To the best of our knowledge, this study is the first to specifically examine whether marital status has a significant impact on the survival of colorectal SRCC patients. By enrolling 3152 colorectal SRCC patients, we observed significantly lower risk of mortality in married populations compared to unmarried ones. After controlling for demographic and tumor characteristics, married populations had a 10.2% decreased death risk compared to unmarried patients with colorectal SRCC. In general, marital status was an independent favorable prognostic factor in colorectal SRCC populations.

Several studies have previously reported the correlation of marital status with prognosis in CRC26,27,28. Xiao et al. found marital status as an independent prognostic indicator in colorectal neuroendocrine neoplasm, with superior OS and CSS in married populations26. Furthermore, Ge et al. found worse OS in unmarried populations than married ones in CRC patients with metastasis27. By summarizing and analyzing 53 articles concerning the prognosis of CRC, Mozafar SH also confirmed marital status as a prognostic factor for CRC28. Taken together, these studies are basically consistent with the results of our study.

In addition to colorectal cancer, marital status has also been found to be significantly associated with prognosis in many other malignancies. For example, Zhou et al. proved that marital status was an independent prognostic risk factor for patients with pancreatic endocrine cancer18. Similar findings have also been discovered in breast cancer and nasopharyngeal carcinoma15,29. The above researches all exhibited that the prognosis of married patients is remarkably better than that of unmarried ones.

Two potential mechanisms may be used for explanation of the association of marital status with survival. For one thing, married populations have less distress and depression than unmarried patients following tumor diagnosis, because the emotional burden could be shared with their partners, who could also offer proper social support30,31. Loneliness and depression can down regulate the cellular immune response32, stimulate tumor angiogenesis and increase tumor burden and invasiveness33,34,35. For another thing, married patients with emotional and financial support from their spouses or children could have a better compliance from doctors36,37. Thus, they may be more likely to receive active treatments. Similarly, our study found that married patients had a higher rate of receiving chemotherapy. Therefore, social support as well as psychological interventions should be taken into consideration to attenuate the significant survival differences between married and unmarried tumor populations.

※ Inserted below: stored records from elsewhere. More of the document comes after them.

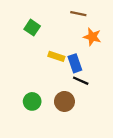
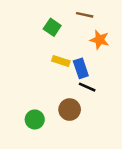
green square: (32, 28) -> (52, 27), moved
green circle: (32, 101) -> (35, 119), moved

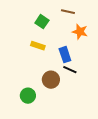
yellow rectangle: (61, 61) -> (38, 46), moved
brown circle: (70, 110) -> (51, 80), moved

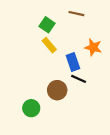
orange star: (80, 32) -> (93, 47), moved
yellow rectangle: (38, 46) -> (49, 45), moved, turned 32

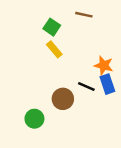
orange star: (93, 47) -> (104, 65), moved
blue rectangle: (73, 62) -> (107, 84), moved

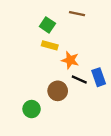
yellow rectangle: (54, 49) -> (50, 45), turned -35
orange star: (104, 65) -> (70, 60), moved

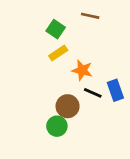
yellow rectangle: (50, 45) -> (58, 53), turned -49
green circle: (32, 109) -> (57, 126), moved

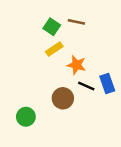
brown line: (90, 16) -> (76, 22), moved
green circle: (57, 126) -> (26, 117), moved

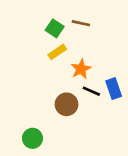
orange star: (76, 65) -> (81, 69), turned 30
green circle: (26, 117) -> (32, 138), moved

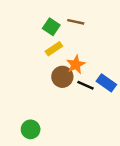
blue rectangle: (114, 89) -> (106, 83), turned -36
brown circle: (66, 104) -> (62, 77), moved

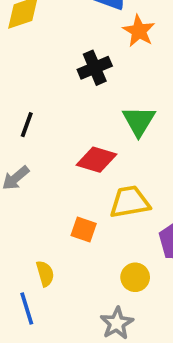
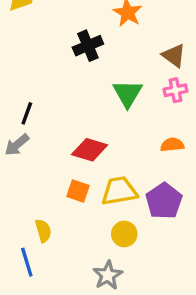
black line: (27, 125) -> (27, 113), moved
red diamond: (97, 160) -> (90, 150), moved
yellow trapezoid: (130, 202) -> (119, 191), moved

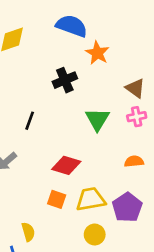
black line: (27, 113) -> (30, 121), moved

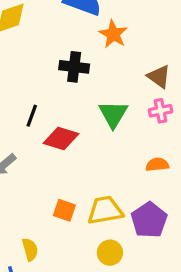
black cross: (65, 80) -> (74, 67), turned 30
red diamond: (66, 165) -> (61, 139), moved

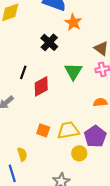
black cross: (74, 67) -> (49, 42), turned 36
red diamond: (61, 139) -> (41, 86), turned -45
yellow circle: (110, 253) -> (79, 153), moved

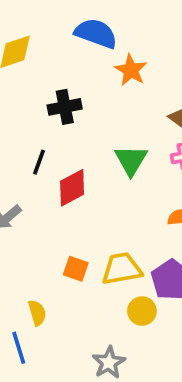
black cross: (49, 42) -> (65, 107), moved, turned 36

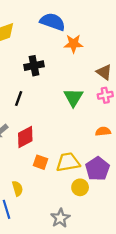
orange star: (131, 70) -> (73, 44), turned -30
red diamond: (72, 188) -> (25, 137), moved

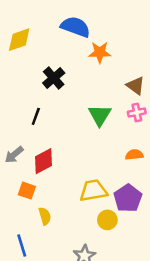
black cross: (34, 66) -> (54, 78), turned -30
orange square: (41, 162) -> (27, 191), moved
yellow semicircle: (18, 188) -> (45, 216), moved

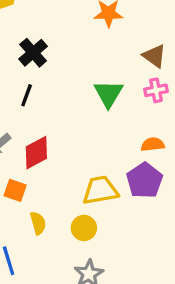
black cross: (54, 78) -> (33, 53), moved
purple pentagon: (128, 198) -> (145, 180), moved
yellow circle: (107, 220) -> (84, 228), moved

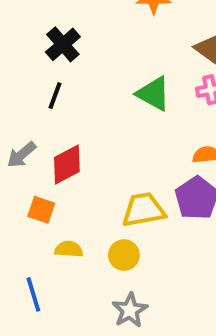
green triangle: (108, 94) -> (153, 94), turned -32
yellow semicircle: (38, 223) -> (69, 249), turned -70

However, there are some limitations in this study, which mainly result from the restricted nature of SEER dataset. To begin with, the marital status extracted was recorded at diagnosis. Therefore, it remains unknown whether marital status changed throughout the follow-up, which might influence the outcomes as well. Secondly, the detailed quality of marriage was not available from the database, thereby affecting survival outcomes38. Thirdly, detailed therapeutic information is lacking, especially radiotherapy and chemotherapy. Finally, a causal correlation of marital status with survival cannot be proposed due to the research design, which requires further prospective cohort researches for validation. Nevertheless, our findings suggest that marital status has significantly impact on the survival of colorectal SRCC, highlighting the substantial as well as consistent effect of marriage, especially social support, on the detection, therapy and survival of cancer. Moreover, our outcomes also implicate that social support interventions targeting vulnerable populations, including unmarried populations, are likely to greatly enhance the cure probability. These types of interventions might be cost-effective to enhance clinical outcomes among unmarried tumor populations.

Conclusion

In conclusion, our study found that marital status was independent prognostic indicators of colorectal SRCC patients. Married patients have better CSS and OS than unmarried patients. The findings of the current study require further study.